My cheeks heat. “We were.”

“Were?”

I take another bite while I think about what to say. “Well,” I start, my face burning hotter. “We became friends in middle school, but I was younger by a grade. Austin and Luca were already pretty much inseparable by that time.”

“Yeah, I got that vibe,” Theo says.

“They got closer and closer all through middle and high school. All the way up until Luca moved away. Austin was inconsolable, and, well, that really sucked for fifteen-year-old me with a crush.”

Theo falls silent. “You had a crush on Austin?”

“Many moons ago.”

Theo hums. “Interesting. Can’t say I blame you.” That makes me grin. “Austin seems like a good guy. I think you’re better, though.”

I bark out a laugh, even as my stomach swoops. “Well, I couldn’t very well have a crush on myself now, could I?”

“It’d be a little strange, but I’ve seen stranger things.”

Fuck, I miss him.

“I bet you have, livin’ in that big city.”

He groans. “I miss the country. How did you all ruin me in a week?”

Not quite a week, my brain reminds me unhelpfully. “Just something about a small town, I suppose.”

“Yeah,” he sighs. “You’re right. I loved it so much. Just endless sky and cows.”

“And goats,” I chime in.

“And horses,” Theo adds.

“And chickens too.”

Theo blows out a breath. “Yeah, don’t remind me. Terrifying little dinosaurs.”

I can’t hold back my laugh.

Chapter 14

Theo

2 weeks later (late May)

Ican’tsleep.Mymind won’t rest. I can’t stop thinking about the fight with Hunter. I can’t stop thinking about Luca, and in some ways, Damien. I can’t stop thinking about how I might have ruined a friendship that I really needed before it even had a chance to start.

I don’t know why I kissed Hunter. I don’t know why I pushed him away. I don’t know why I haven’t talked to him about it. About the fight we had and the way I acted. And worst of all, I don’t know why he hasn’t brought it up again.

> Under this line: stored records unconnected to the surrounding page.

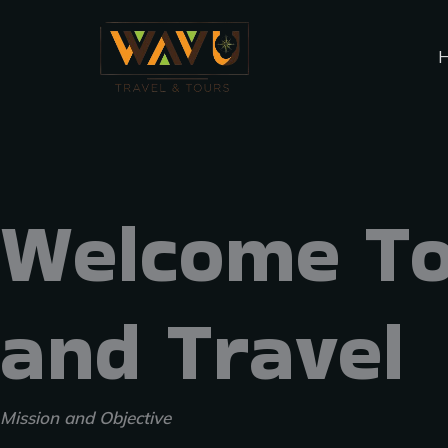
Skip
Menu
to
content
Welcome To
and Travel
Mission and Objective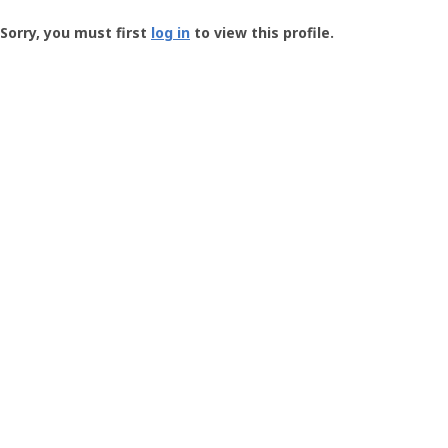
Groundspeak
-
Sorry, you must first
log in
to view this profile.
User
Profile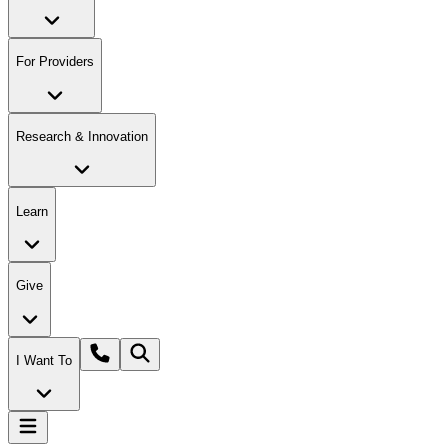
For Providers
Research & Innovation
Learn
Give
I Want To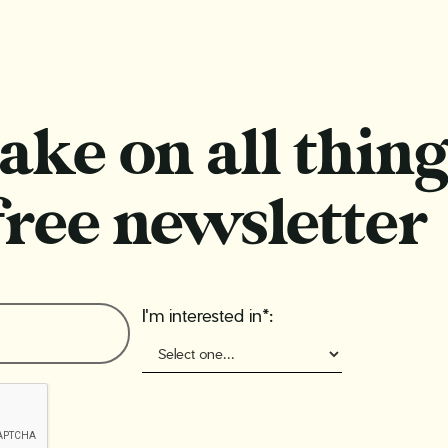
ake on all thing
free newsletter
I'm interested in*: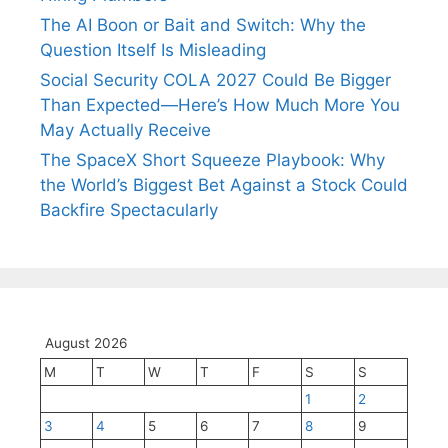
The AI Boon or Bait and Switch: Why the
Question Itself Is Misleading
Social Security COLA 2027 Could Be Bigger
Than Expected—Here’s How Much More You
May Actually Receive
The SpaceX Short Squeeze Playbook: Why
the World’s Biggest Bet Against a Stock Could
Backfire Spectacularly
August 2026
M
T
W
T
F
S
S
1
2
3
4
5
6
7
8
9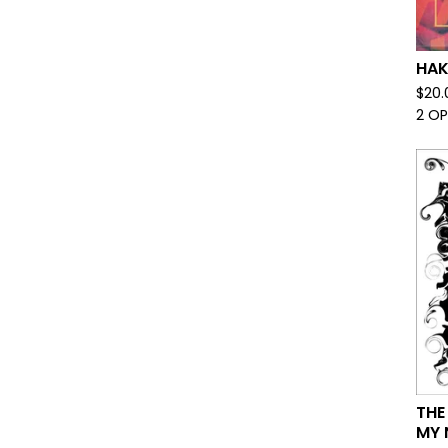
HAK
$
20.
2 O
THE
MY 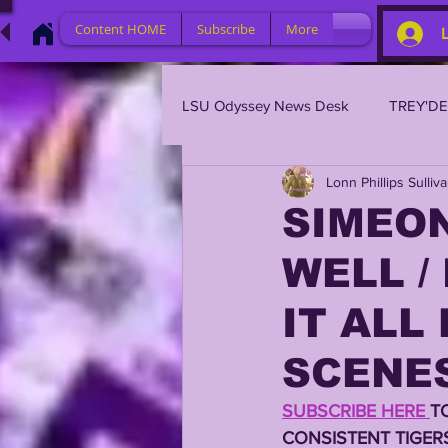
Content HOME
Subscribe
More
LSU Odyssey News Desk
TREY'D
Lonn Phillips Sulliv
LSU 2023
LSU 2022
L
SIMEON
WELL /
BRIAN KELLY
DAVHON KEY
IT ALL
2023 PROFILES / RECRUITING
SCENE
SUBSCRIBE HERE 
T
2021 PLAYER PROFILES
202
CONSISTENT TIGER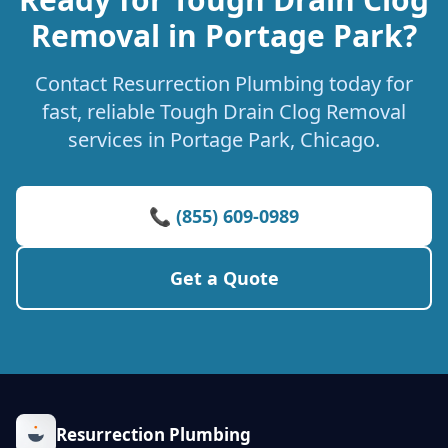
Removal in Portage Park?
Contact Resurrection Plumbing today for
fast, reliable Tough Drain Clog Removal
services in Portage Park, Chicago.
📞 (855) 609-0989
Get a Quote
Resurrection Plumbing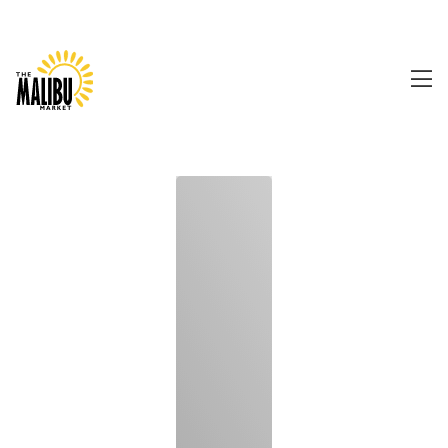
0480 157 079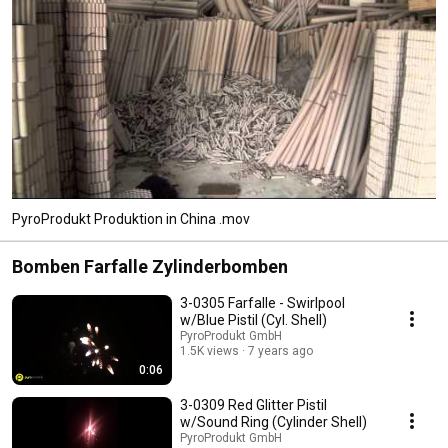
PyroProdukt Produktion in China .mov
Bomben Farfalle Zylinderbomben
3-0305 Farfalle - Swirlpool
w/Blue Pistil (Cyl. Shell)
PyroProdukt GmbH
1.5K views
7 years ago
0:06
3-0309 Red Glitter Pistil
w/Sound Ring (Cylinder Shell)
PyroProdukt GmbH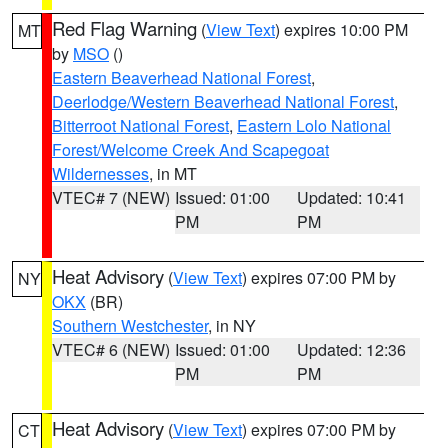
Red Flag Warning
(
View Text
) expires 10:00 PM
MT
by
MSO
()
Eastern Beaverhead National Forest
,
Deerlodge/Western Beaverhead National Forest
,
Bitterroot National Forest
,
Eastern Lolo National
Forest/Welcome Creek And Scapegoat
Wildernesses
, in MT
VTEC# 7 (NEW)
Issued: 01:00
Updated: 10:41
PM
PM
Heat Advisory
(
View Text
) expires 07:00 PM by
NY
OKX
(BR)
Southern Westchester
, in NY
VTEC# 6 (NEW)
Issued: 01:00
Updated: 12:36
PM
PM
Heat Advisory
(
View Text
) expires 07:00 PM by
CT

Well, okay, he tried. And I told him I didn’t have the energy. It wasn’t a lie. I didn’t, and really, I still don’t. But I also think I need to talk to him about it. I need to let him know I don’t blame him. Not really.

I check the time again. For the sixth time in the last hour. 3:00 a.m. can’t come fast enough, and it seems like each minute is ticking by so damn slowly. I don’t want to bother him in the middle of the night, but I also can’t wait until morning. I just hope I can catch him between his Lila alarm and him leaving the house to go feed her.

When I was there, I noticed he didn’t take his phone with him to the barn. I’m not sure if there was a reason, but…

At 2:59, I pull up his contact, and the second the clock turns to 3:00, I tap it, putting the phone to my ear as it starts to ring.